The 35-year-old surfer spent his shortest time on the island this most recent go-around (24 days), after being eliminated on Wednesday night's second episode.
This season of Survivor: Game Changers seemed tailor-made for Lusth, who quickly became a fan favorite on his first season, 2006's Survivor: Cook Islands, for his survival skills and incredible immunity streaks, though his time was surprisingly cut short on Wednesday after failing to win an immunity challenge he had played -- and won -- twice before.
After lasting more than an hour and half holding himself up on a giant, building-sized pole, Lusth dropped to the ground, giving immunity to Tai, and putting himself in danger of elimination.
"That challenge was part of my downfall," he told ET over the phone on Thursday. "My downfall really came from my past on Survivor, and how I played this game in the past, and how I've had the luck of being able to be on an immunity run and win everything after a certain point."
"I think that everybody that voted for me was scared that I was going to do that, that there was going to be no stopping me after that vote, so they looked at it as an opportunity," he added. "And they're probably right."
For Lusth's competitors, seeing his torch finally get snuffed was a sigh of relief -- even for those already eliminated.
"I was so excited to see Ozzy go out the next tribal council," Hali Ford, who was eliminated during Wednesday's first episode, told ET. "I love him as a player. I would salute him, but I was so upset with the lack of ballsy-ness that people showed at my tribal council, just no one would make a big move. And so to see them really take out a big player was really satisfying. I'm proud of them. I clapped for them."
Though he once again lost out on the million, it's hard for Lusth to have any regrets from his experience. In fact, he said the only thing he wishes he would've done differently was playing more with Cirie, who brutally blindsided him on Survivor: Micronesia.
"I think the only regrets that I had were not playing a little closer with Cirie.
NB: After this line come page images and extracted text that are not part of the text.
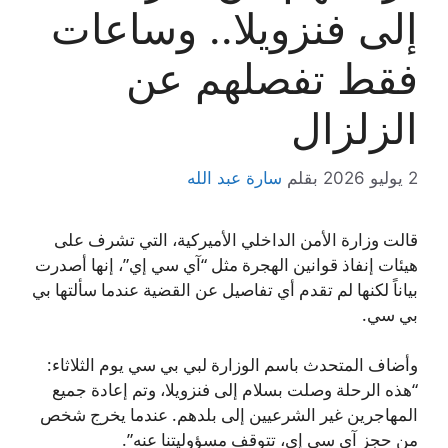
إلى فنزويلا.. وساعات
فقط تفصلهم عن
الزلزال
2 يوليو 2026
بقلم
سارة عبد الله
قالت وزارة الأمن الداخلي الأميركية، التي تشرف على
هيئات إنفاذ قوانين الهجرة مثل “آي سي إي”، إنها أصدرت
بياناً لكنها لم تقدم أي تفاصيل عن القضية عندما سألتها بي
بي سي.
وأضاف المتحدث باسم الوزارة لبي بي سي يوم الثلاثاء:
“هذه الرحلة وصلت بسلام إلى فنزويلا، وتم إعادة جميع
المهاجرين غير الشرعيين إلى بلدهم. عندما يخرج شخص
من حجز آي سي إي، تتوقف مسؤوليتنا عنه”.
I think that she's such an amazing player and, you know, I have history with her, so I wished that I had a little more trust from the very beginning," he shared, adding that their Survivor history made it harder to work together in the beginning.
"When the tribes got mixed up and [Cirie and I] went to Tavua, we really had a lot of great bonding experiences, and it was a really bright time in the season for me. I mean, we won all of the immunity challenges, so we never had to go to tribal, and it was a lot of fun being out there on that beach. We had a great time," he continued. "I just respect her gameplay so much. She's able to get so far... you know, she doesn't have a lot of 'survival' skills, and she doesn't need it. She is a mental powerhouse."
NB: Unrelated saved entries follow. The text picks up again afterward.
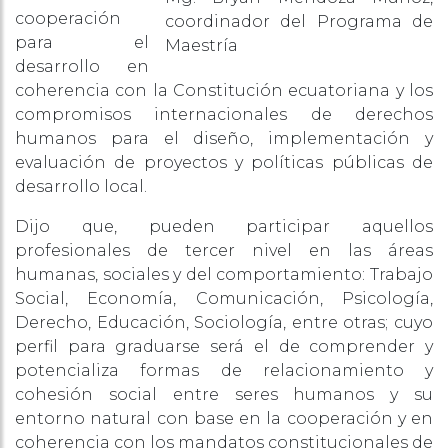
cooperación
coordinador del Programa de
para el
Maestría
desarrollo en
coherencia con la Constitución ecuatoriana y los
compromisos internacionales de derechos
humanos para el diseño, implementación y
evaluación de proyectos y políticas públicas de
desarrollo local.
Dijo que, pueden participar aquellos
profesionales de tercer nivel en las áreas
humanas, sociales y del comportamiento: Trabajo
Social, Economía, Comunicación, Psicología,
Derecho, Educación, Sociología, entre otras; cuyo
perfil para graduarse será el de comprender y
potencializa formas de relacionamiento y
cohesión social entre seres humanos y su
entorno natural con base en la cooperación y en
coherencia con los mandatos constitucionales de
"I would hope Cirie [wins]," he added bluntly.
As for whether Lusth would play again for another shot at the title of Sole Survivor, he said the answer is "of course" -- but he's unsure if the reality competition would have him back.
"You can't say no to the experience," he confessed. "Unfortunately, I've played so many times, and I think somebody said 128 days, I have a hard time believing that they'll ask me back, unless it is, you know, the final season, and there's a big blowout, and then I'd gladly go back. But, you know, I'm going to be pushing 40 pretty soon. I've basically grown up on the show, so I have a hard time believing that they will ask me back, but I will not say no."
"[There's] not really [anything I would do differently]. I would just try and be a little more present," Lusth said, "and a little less trusting about some of the people I get sneaky feelings about."
Survivor airs Wednesdays at 8 p.m. ET/PT on CBS.